▶ THE TASK:
Below are some records; quote exactly the lines from the one that contains "various goods and" through the one that contains "process from start", inclusive, and no others.
*** Opening of SOURCE DATA ***
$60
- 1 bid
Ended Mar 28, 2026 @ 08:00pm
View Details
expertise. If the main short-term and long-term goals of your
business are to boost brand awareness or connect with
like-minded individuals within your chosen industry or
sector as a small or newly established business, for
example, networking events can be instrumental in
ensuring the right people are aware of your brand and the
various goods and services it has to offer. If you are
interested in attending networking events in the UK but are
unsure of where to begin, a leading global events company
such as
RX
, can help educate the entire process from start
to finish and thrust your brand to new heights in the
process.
*** Close of SOURCE DATA ***
*** Opening of SOURCE DATA ***
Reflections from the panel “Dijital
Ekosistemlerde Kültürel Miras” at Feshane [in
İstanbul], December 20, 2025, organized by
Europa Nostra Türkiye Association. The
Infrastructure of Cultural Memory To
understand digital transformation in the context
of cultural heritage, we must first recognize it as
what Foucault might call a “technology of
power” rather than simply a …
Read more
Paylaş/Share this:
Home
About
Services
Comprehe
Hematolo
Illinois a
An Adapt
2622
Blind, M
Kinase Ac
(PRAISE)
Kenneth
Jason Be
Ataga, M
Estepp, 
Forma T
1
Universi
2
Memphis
*** Close of SOURCE DATA ***
▶ SOLUTION FOR THIS TASK:
various goods and services it has to offer. If you are
interested in attending networking events in the UK but are
unsure of where to begin, a leading global events company
such as
RX
, can help educate the entire process from start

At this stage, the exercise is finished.